Problem statement
State how many lines in the listing below include the word "limpieza". Give nothing but the number.

Provided material
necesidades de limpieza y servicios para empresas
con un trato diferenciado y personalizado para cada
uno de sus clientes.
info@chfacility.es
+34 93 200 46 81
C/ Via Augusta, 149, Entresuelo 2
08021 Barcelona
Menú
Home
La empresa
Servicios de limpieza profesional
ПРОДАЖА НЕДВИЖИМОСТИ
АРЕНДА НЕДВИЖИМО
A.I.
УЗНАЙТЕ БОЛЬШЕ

* * *

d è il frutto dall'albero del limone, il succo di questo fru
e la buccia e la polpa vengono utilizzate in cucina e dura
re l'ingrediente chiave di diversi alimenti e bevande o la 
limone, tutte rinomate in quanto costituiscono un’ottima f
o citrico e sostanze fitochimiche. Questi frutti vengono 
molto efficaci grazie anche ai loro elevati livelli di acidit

Solution for this problem
2